Nearby sits Ziba, a clean black box floating on a ground-story plinth of cumaru wood. Steel panel siding is placed in a chevron pattern, giving an otherwise simple building a textural overlay and refracting sunshine subtly off the panel’s angles. Inside, the building is similarly unadorned. “It’s not a gilded building; there aren’t any extraneous materials,” said architect Cassidy Bolger of Holst. Ninety-five percent of post-construction waste was recycled.

Across the river, the sleek seven-story bSIDE6 features ribbons of black steel that wrap around a skin of glass. The architects’ green goals centered on using as few materials as possible in construction. The frame is concrete, chosen because of its durability and ready availability, as well as its thermal mass. Rainwater is entirely handled on site, directed into pipes and gravel under the foundation.

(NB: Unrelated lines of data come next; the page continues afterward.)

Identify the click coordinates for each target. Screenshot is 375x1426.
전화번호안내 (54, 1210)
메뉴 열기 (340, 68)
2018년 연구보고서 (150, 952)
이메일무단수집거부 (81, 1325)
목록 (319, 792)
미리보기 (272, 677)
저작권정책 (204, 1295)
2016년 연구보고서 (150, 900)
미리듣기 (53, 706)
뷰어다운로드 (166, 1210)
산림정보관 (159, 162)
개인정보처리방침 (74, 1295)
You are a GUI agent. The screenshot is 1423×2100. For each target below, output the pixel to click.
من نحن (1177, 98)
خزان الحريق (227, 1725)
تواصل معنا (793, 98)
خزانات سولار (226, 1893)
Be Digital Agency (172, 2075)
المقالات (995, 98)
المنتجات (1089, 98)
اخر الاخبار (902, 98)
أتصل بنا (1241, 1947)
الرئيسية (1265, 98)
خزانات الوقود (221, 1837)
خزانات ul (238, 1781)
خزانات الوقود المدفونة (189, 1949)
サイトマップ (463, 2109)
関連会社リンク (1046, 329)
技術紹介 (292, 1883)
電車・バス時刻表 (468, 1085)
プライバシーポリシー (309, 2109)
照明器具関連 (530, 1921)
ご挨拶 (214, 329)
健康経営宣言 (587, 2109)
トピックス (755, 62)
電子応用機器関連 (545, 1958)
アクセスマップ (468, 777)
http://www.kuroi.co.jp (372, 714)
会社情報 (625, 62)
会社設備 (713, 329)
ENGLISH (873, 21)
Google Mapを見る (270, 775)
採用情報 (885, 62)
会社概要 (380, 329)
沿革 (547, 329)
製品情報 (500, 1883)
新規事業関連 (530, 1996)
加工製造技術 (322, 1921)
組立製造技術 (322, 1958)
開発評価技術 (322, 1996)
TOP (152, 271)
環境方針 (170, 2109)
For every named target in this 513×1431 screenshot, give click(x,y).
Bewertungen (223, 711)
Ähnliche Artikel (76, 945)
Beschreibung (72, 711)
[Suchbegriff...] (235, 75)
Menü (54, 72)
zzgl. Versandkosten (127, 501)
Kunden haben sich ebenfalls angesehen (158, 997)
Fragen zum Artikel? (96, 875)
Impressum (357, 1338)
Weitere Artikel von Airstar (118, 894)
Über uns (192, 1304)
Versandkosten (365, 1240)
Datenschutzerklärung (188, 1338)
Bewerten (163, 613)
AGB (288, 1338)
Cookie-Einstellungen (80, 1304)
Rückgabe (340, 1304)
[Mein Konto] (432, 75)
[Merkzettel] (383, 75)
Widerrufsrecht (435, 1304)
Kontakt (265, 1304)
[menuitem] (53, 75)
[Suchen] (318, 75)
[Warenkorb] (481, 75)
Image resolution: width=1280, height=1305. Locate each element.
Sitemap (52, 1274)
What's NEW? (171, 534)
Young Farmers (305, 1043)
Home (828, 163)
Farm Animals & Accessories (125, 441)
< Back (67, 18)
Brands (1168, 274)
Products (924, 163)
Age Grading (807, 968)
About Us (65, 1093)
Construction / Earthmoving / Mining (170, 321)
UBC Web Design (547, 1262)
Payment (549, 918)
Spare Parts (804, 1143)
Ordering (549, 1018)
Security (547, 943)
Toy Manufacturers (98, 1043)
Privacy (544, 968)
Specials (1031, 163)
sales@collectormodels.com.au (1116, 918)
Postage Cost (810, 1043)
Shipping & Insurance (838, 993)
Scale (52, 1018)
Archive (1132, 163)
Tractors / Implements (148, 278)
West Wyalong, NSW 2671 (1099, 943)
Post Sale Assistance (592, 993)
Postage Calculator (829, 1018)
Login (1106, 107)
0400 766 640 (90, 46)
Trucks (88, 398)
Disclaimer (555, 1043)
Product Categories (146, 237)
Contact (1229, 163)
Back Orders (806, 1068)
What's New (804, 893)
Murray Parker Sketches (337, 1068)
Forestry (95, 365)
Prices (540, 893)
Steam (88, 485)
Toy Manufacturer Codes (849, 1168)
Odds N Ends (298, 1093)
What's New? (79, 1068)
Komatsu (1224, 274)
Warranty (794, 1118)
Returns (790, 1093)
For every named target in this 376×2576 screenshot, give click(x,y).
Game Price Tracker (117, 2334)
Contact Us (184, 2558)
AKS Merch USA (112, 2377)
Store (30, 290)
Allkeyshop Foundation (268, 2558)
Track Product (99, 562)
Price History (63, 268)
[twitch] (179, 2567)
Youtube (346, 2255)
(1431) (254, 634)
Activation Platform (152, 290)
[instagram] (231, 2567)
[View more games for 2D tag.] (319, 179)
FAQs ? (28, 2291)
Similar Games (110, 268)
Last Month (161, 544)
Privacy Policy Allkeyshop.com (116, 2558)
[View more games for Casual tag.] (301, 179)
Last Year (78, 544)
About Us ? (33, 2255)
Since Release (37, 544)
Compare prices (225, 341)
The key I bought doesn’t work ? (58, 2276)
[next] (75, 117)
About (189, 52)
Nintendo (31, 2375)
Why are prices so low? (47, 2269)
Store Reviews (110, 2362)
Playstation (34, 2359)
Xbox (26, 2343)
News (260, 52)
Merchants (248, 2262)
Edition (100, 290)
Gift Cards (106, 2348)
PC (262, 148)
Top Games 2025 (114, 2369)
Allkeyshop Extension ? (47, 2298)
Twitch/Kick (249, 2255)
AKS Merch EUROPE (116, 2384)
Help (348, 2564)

Inside, there are few finishes. The ductwork, electrical wiring, and pipes are exposed, and the only drywall appears in a scant few panels that act as office dividers and define the nine window bays that project out from the building.

What’s perhaps most notable about these buildings is their broader definition of sustainability. “In Portland, sustainability is more than a prescriptive checklist,” said Scott Lewis, CEO of sustainable consulting firm Brightworks. “It’s about a holistic approach to building that includes a social component.” Rather than the traditional hierarchical layout of private offices and cube farms, “a lot of people in Portland want to work in more of an experimental, open, non-cube environment,” explained Bolger.

At Ziba, for example, a design company that creates products both for Microsoft and for Target, designers gather at long tables, interspersed with glassed-in meeting rooms, to reflect the collaborative nature of their work. An 86-foot-long wall of glass runs the length of the building, so all employees are bathed in natural light.

This broader view of sustainability extends to the siting of each building. Twelve West stands in Portland’s West End, a somewhat neglected neighborhood of single-family housing, grocery stores, and small businesses. bSIDE6 is on lower Burnside, a rather gritty thoroughfare. Ziba occupies a former brownfield site. The architects of each building hope new construction can invigorate what are otherwise slowly developing neighborhoods, a sustainable goal that reaches far beyond your basic accumulation of LEED points.